What does angry and controlling mean?  What does it look like?  What would your reaction look like?

Trying to get a picture of what the back and forth looked like.

Again... .not trying to say it was your "fault", but sometimes there is a better way.

Glad to meet you... .wish it was under better circumstances.  

Remember... .your answers and this thread may help you AND many others that read it with similar dynamics.  Thanks for sharing.

FF



Hi FF

Here is a perfect example

I would go to the gym and after I return home I see my BPDh angry. ( I know he is upset because I did something good for me)

He follows me and starts  a fight over something small and ridiculous.

He might say something like, " Your music is too loud! You are very inconsiderate!

I would say, " I  did not realize it was too loud or bothering you, I will lower it. But please don't yell at me. Can you please tell me nicer next time"

He would say, " You are so sensitive. You always think I am yelling when I am not! You have a big problem!

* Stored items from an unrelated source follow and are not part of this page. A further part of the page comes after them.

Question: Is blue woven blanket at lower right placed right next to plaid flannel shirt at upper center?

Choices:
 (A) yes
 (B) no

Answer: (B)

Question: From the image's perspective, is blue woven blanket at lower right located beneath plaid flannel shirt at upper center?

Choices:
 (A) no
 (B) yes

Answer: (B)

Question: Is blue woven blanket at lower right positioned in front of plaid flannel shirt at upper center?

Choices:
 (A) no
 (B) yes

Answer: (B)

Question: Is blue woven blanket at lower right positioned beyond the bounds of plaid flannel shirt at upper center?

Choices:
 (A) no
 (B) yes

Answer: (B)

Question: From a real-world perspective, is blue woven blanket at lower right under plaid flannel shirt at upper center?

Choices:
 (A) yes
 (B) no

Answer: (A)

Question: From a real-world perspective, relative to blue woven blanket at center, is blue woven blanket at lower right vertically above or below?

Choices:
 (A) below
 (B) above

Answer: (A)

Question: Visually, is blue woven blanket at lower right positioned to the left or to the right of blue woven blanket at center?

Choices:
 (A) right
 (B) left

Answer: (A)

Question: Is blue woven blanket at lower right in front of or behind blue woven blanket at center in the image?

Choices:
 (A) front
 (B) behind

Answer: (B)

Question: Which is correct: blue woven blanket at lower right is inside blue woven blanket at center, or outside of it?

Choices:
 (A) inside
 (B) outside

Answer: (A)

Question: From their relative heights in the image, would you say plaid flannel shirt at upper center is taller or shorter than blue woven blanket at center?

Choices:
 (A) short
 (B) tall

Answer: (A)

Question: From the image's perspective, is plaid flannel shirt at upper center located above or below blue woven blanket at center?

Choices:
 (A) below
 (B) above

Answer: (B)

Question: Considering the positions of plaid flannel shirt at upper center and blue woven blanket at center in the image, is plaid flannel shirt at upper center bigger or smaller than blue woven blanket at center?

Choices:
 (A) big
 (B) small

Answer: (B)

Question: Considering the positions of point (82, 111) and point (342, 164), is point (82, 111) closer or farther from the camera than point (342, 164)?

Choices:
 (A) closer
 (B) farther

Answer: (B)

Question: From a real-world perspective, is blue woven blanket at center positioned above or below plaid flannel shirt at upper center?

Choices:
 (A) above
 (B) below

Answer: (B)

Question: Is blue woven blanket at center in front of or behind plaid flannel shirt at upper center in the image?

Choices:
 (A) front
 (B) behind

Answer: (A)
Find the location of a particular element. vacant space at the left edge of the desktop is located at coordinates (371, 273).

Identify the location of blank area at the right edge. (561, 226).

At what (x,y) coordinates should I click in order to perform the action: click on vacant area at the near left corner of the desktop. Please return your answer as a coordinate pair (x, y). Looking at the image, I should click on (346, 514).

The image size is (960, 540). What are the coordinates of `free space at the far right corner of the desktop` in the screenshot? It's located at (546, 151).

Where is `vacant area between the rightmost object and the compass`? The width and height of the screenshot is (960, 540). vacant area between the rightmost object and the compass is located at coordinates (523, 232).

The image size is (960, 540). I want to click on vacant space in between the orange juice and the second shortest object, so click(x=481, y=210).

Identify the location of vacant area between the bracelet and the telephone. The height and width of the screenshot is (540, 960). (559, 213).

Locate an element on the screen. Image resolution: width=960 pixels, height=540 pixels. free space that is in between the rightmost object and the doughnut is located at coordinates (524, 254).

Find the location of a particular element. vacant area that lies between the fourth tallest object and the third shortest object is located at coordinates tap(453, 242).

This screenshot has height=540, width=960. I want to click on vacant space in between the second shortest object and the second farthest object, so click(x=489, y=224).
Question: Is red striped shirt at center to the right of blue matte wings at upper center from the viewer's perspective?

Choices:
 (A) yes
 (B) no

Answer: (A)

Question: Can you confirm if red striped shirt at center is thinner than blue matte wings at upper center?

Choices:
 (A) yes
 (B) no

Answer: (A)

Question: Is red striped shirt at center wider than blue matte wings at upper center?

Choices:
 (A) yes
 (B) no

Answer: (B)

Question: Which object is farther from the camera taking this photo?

I see my son listening so I would say, can we continue this conversation in another room please.

He would then yell, You don't have to hide from our son! We are just talking ! Anything you have to say you can say in front of him!

I then say, I am leaving, I will talk to you later.

This is the type of conversations we have Daily.

I put boundaries up always... .even went to three Therapists with him but all he does is blame me for everything. It really is Heartbreaking that he does not take any responsibility.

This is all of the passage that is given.